Name just about any species that occurs in longleaf and you can find
a connection to fire. Bachman’s sparrow is a secretive bird with a
beautiful song that echoes across the longleaf flatwoods. It tucks its nest
on the ground beneath clumps of wiregrass and little bluestem in the open
under-story. But once fire has been absent for several years, and a tangle
of shrubs starts to grow, the sparrows disappear. Gopher tortoises, the
only native land tortoises east of the Mississippi, are also abundant in
longleaf. A keystone species for these forests, its burrows provide homes
and safety to more than 300 species of vertebrates and invertebrates
ranging from eastern diamond-back rattlesnakes to gopher frogs. If fire is
suppressed, however, the tortoises are choked out. “If we lose fire,” says
Bob Mitchell, an ecologist at the Jones Center, “we lose wildlife.”
Without fire, we also lose longleaf. Fire knocks back the oaks and
other hardwoods that can grow up to overwhelm longleaf forests. “They are
fire forests,” Mitchell says. “They evolved in the lightning capital of the
eastern United States.” And it wasn’t only lightning strikes that set the
forest aflame. “Native Americans also lit fires to keep the forest open,”
Mitchell says. “So did the early pioneers. They helped create the longleaf
pine forests that we know today.”
Fire also changes how nutrients flow throughout longleaf ecosystems,
in ways we are just beginning to understand. For example, researchers have
discovered that frequent fires provide extra calcium, which is critical for
egg production, to endangered red-cockaded woodpeckers. Frances James, a
retired avian ecologist from Florida State University, has studied these
small black-and-white birds for more than two decades in Florida’s
sprawling Apalachicola National Forest. When she realised female
woodpeckers laid larger clutches in the first breeding season after their
territories were burned, she and her colleagues went searching for answers.

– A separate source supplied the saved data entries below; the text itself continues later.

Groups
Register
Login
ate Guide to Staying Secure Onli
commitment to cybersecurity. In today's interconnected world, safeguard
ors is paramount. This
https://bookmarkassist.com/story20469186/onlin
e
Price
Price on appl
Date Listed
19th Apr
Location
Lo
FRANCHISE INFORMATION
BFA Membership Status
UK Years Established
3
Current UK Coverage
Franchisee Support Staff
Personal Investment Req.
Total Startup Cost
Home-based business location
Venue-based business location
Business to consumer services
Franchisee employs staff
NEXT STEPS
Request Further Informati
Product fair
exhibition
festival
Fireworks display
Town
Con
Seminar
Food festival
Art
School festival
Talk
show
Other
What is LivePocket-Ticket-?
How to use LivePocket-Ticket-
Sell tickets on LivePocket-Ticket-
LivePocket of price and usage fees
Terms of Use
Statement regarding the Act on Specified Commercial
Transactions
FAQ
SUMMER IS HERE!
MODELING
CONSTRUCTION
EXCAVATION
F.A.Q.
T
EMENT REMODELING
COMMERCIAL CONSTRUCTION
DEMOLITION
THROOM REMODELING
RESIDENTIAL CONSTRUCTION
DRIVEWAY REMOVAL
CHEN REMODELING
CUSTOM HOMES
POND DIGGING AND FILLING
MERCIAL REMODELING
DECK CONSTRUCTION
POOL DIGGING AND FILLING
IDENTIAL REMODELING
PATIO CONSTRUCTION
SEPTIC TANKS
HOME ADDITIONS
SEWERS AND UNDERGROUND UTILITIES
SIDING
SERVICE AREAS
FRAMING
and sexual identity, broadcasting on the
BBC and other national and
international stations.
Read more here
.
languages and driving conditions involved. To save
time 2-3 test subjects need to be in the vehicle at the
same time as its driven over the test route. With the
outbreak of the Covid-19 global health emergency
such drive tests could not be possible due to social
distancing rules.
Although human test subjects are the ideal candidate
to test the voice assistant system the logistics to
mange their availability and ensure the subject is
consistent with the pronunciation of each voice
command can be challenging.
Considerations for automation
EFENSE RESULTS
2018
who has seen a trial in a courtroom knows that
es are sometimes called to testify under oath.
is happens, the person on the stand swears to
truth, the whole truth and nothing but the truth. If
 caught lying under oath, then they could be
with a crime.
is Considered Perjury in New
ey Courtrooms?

“We learned calcium is stashed away in woody shrubs when the forest is not
burned,” James says. “But when there is a fire, a pulse of calcium moves
down into the soil and up into the longleaf.” Eventually, this calcium
makes its way up the food chain to a tree-dwelling species of ant, which is
the red-cockaded’s favorite food. The result: more calcium for the birds,
which leads to more eggs, more young and more woodpeckers.

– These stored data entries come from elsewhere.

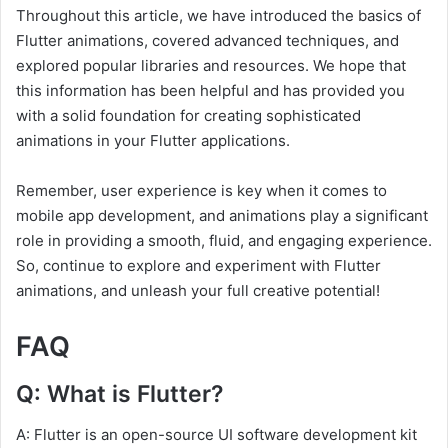
Throughout this article, we have introduced the basics of
Flutter animations, covered advanced techniques, and
explored popular libraries and resources. We hope that
this information has been helpful and has provided you
with a solid foundation for creating sophisticated
animations in your Flutter applications.
Remember, user experience is key when it comes to
mobile app development, and animations play a significant
role in providing a smooth, fluid, and engaging experience.
So, continue to explore and experiment with Flutter
animations, and unleash your full creative potential!
FAQ
Q: What is Flutter?
A: Flutter is an open-source UI software development kit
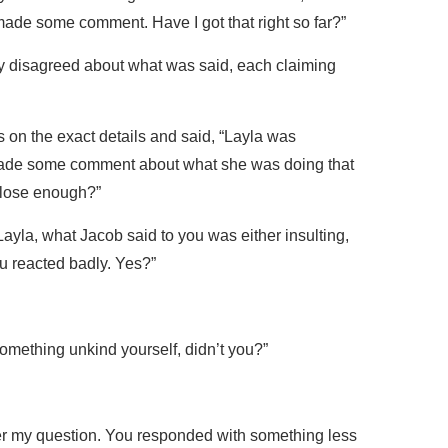
ade some comment. Have I got that right so far?”
ly disagreed about what was said, each claiming
 on the exact details and said, “Layla was
made some comment about what she was doing that
Close enough?”
yla, what Jacob said to you was either insulting,
ou reacted badly. Yes?”
omething unkind yourself, didn’t you?”
wer my question. You responded with something less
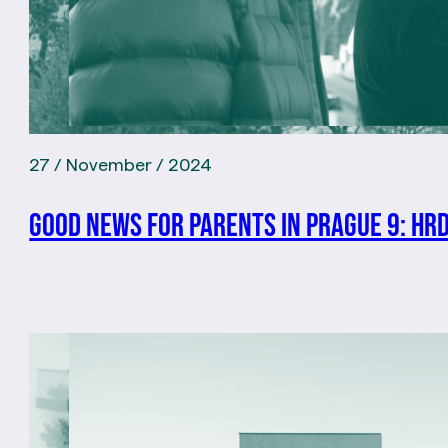
27 / November / 2024
Good news for parents in Prague 9: Hr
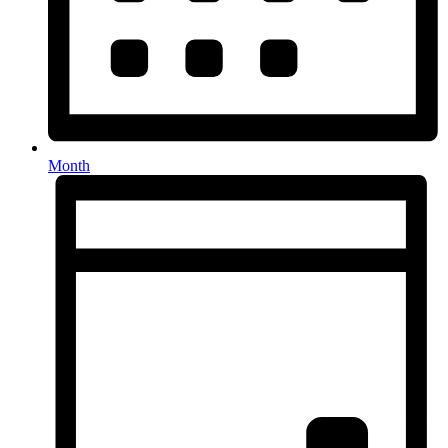
Month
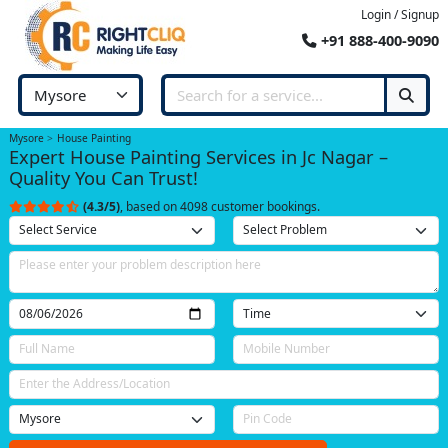
Login / Signup
+91 888-400-9090
Mysore
House Painting
Expert House Painting Services in Jc Nagar –
Quality You Can Trust!
(4.3/5)
, based on 4098 customer bookings.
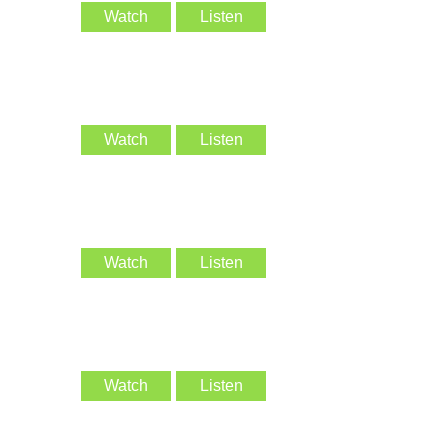
Watch
Listen
Watch
Listen
Watch
Listen
Watch
Listen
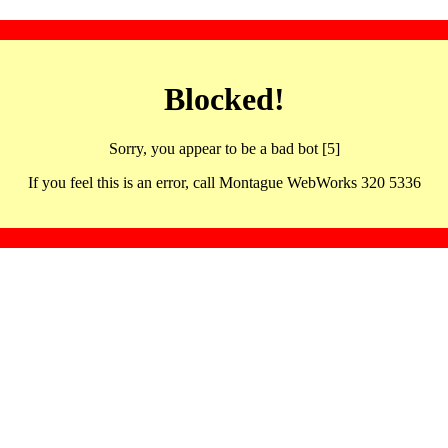
Blocked!
Sorry, you appear to be a bad bot [5]
If you feel this is an error, call Montague WebWorks 320 5336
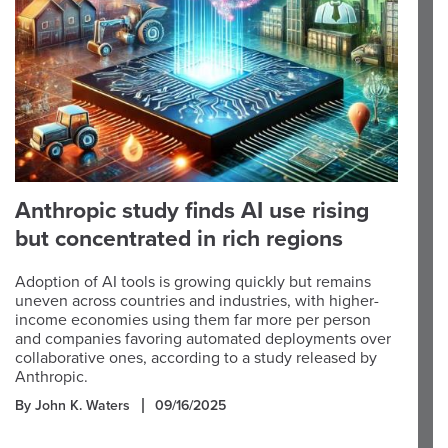
Anthropic study finds AI use rising
but concentrated in rich regions
Adoption of AI tools is growing quickly but remains
uneven across countries and industries, with higher-
income economies using them far more per person
and companies favoring automated deployments over
collaborative ones, according to a study released by
Anthropic.
By John K. Waters
09/16/2025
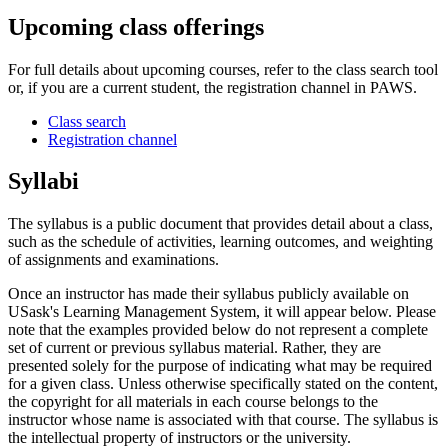
Upcoming class offerings
For full details about upcoming courses, refer to the class search tool
or, if you are a current student, the registration channel in PAWS.
Class search
Registration channel
Syllabi
The syllabus is a public document that provides detail about a class,
such as the schedule of activities, learning outcomes, and weighting
of assignments and examinations.
Once an instructor has made their syllabus publicly available on
USask's Learning Management System, it will appear below. Please
note that the examples provided below do not represent a complete
set of current or previous syllabus material. Rather, they are
presented solely for the purpose of indicating what may be required
for a given class. Unless otherwise specifically stated on the content,
the copyright for all materials in each course belongs to the
instructor whose name is associated with that course. The syllabus is
the intellectual property of instructors or the university.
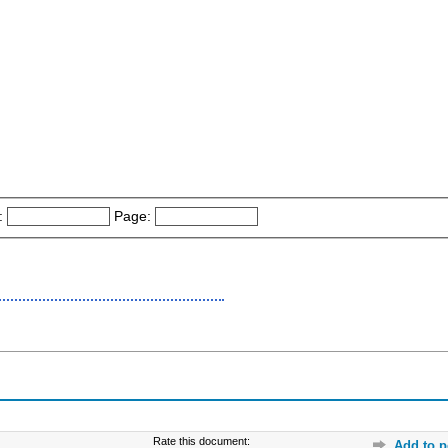
:
Page:
Rate this document:
Add to p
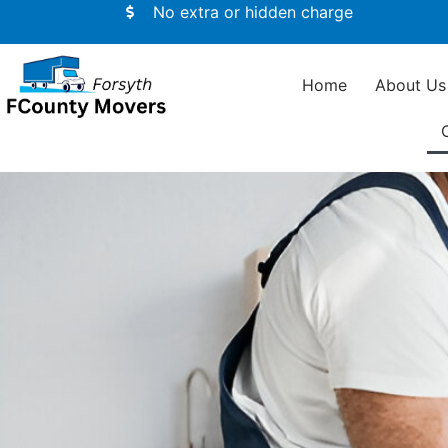
No extra or hidden charge
Home
About Us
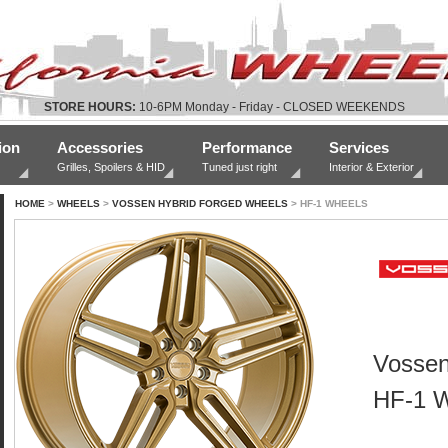
STORE HOURS:
10-6PM Monday - Friday - CLOSED WEEKENDS
ion
Accessories
Performance
Services
Grilles, Spoilers & HID
Tuned just right
Interior & Exterior
HOME
>
WHEELS
>
VOSSEN HYBRID FORGED WHEELS
> HF-1 WHEELS
Vossen
HF-1 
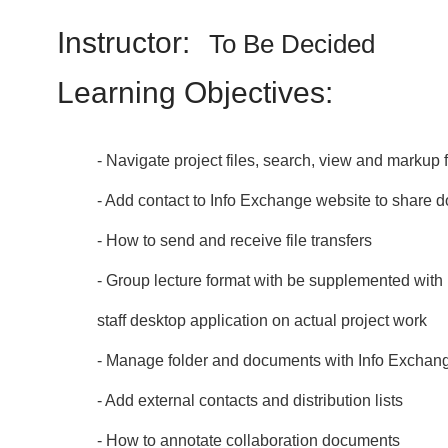
Instructor:
To Be Decided
Learning Objectives:
- Navigate project files, search, view and markup f
- Add contact to Info Exchange website to share
- How to send and receive file transfers
- Group lecture format with be supplemented with 
staff desktop application on actual project work
- Manage folder and documents with Info Exchan
- Add external contacts and distribution lists
- How to annotate collaboration documents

Today, fire is used as a vital management tool for preserving both
longleaf and its wildlife. Most of these fires are prescribed burns,
deliberately set with a drip torch. Although the public often opposes any
type of fire—and the smoke that goes with it—these frequent, low-intensity
burns reduce the risk of catastrophic conflagrations. “Forests are going to
burn,” says Amadou Diop, NWF’s southern forests restoration manager. “It’s
just a question of when. With prescribed burns, we can pick the time and the
place.”
Diop is spearheading a new NWF effort to restore longleaf. “It’s a
species we need to go back to,” he says. Educating landowners about the
advantages of growing longleaf is part of the program, he adds, which will
soon be under way in nine southern states. “Right now, most longleaf is on
public land,” says Jerry McCollum, president of the Georgia Wildlife
Federation. “Private land is where we need to work,” he adds, pointing out
that more than 90 percent of the acreage within the historic range of longleaf
falls under this category.
Interest among private landowners is growing throughout the South,
but restoring longleaf is not an easy task. The herbaceous layer—the
understory of wiregrasses and other plants – also needs to be re-created.

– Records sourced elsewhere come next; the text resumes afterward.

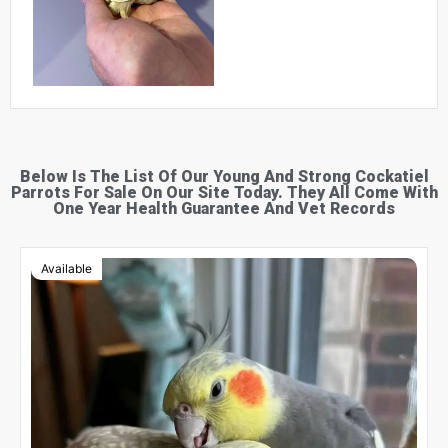
Below Is The List Of Our Young And Strong Cockatiel
Parrots For Sale On Our Site Today. They All Come With
One Year Health Guarantee And Vet Records
Available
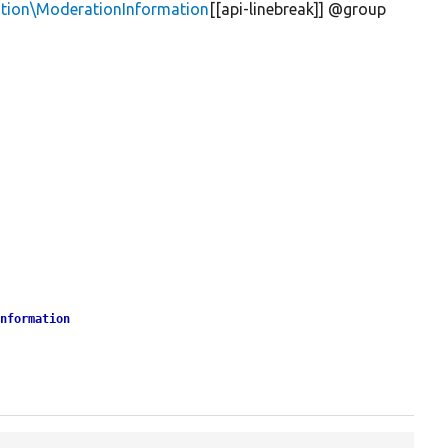
tion\ModerationInformation
[[api-linebreak]] @group
Information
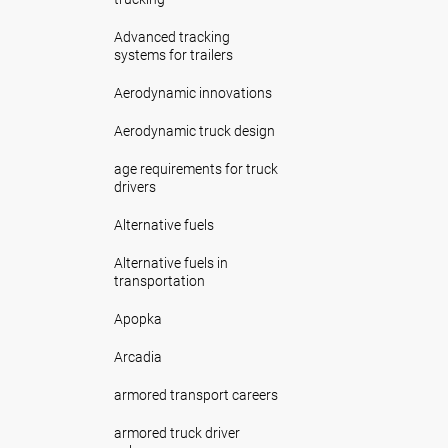
Advanced tracking
systems for trailers
Aerodynamic innovations
Aerodynamic truck design
age requirements for truck
drivers
Alternative fuels
Alternative fuels in
transportation
Apopka
Arcadia
armored transport careers
armored truck driver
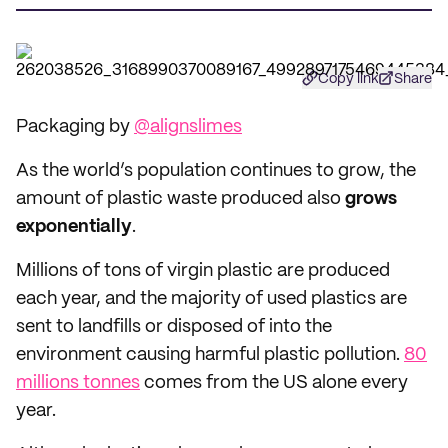
Copy link
Share
Packaging by
@alignslimes
As the world’s population continues to grow, the
amount of plastic waste produced also
grows
exponentially
.
Millions of tons of virgin plastic are produced
each year, and the majority of used plastics are
sent to landfills or disposed of into the
environment causing harmful plastic pollution.
80
millions tonnes
comes from the US alone every
year.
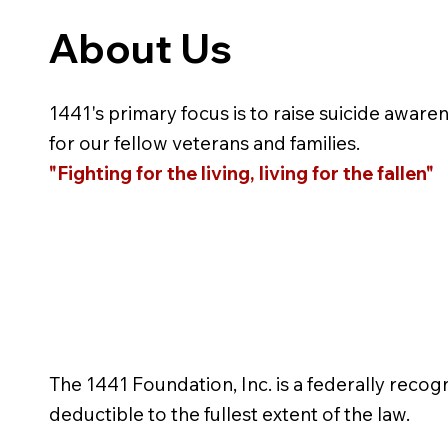
About Us
1441's primary focus is to raise suicide aware
for our fellow veterans and families.
"Fighting for the living, living for the fallen"
The 1441 Foundation, Inc. is a federally recog
deductible to the fullest extent of the law.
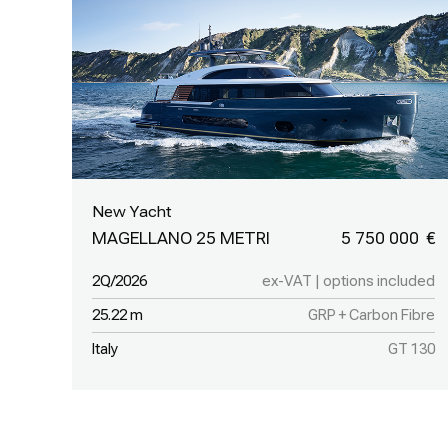
New Yacht
MAGELLANO 25 METRI
5 750 000
2Q/2026
ex-VAT | options included
25.22 m
GRP + Carbon Fibre
Italy
GT 130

In areas where the land has not been chewed up by farming, but converted to
loblolly or slash pine plantations, the seed bank of the longleaf forest
usually remains viable beneath the soil. In time, this original vegetation
can be coaxed back. Where agriculture has destroyed the seeds, however,
wiregrass must be replanted. Right now, the expense is pro-hibitive, but
researchers are searching for low-cost solutions.
Bringing back longleaf is not for the short-sighted, however. Few of
us will be alive when the pines being planted today become mature forests
in 70 to 80 years. But that is not stopping longleaf enthusiasts. “Today,
it’s getting hard to find longleaf seedlings to buy,” one of the private
landowners says. “Everyone wants them. Longleaf is in a resurgence.”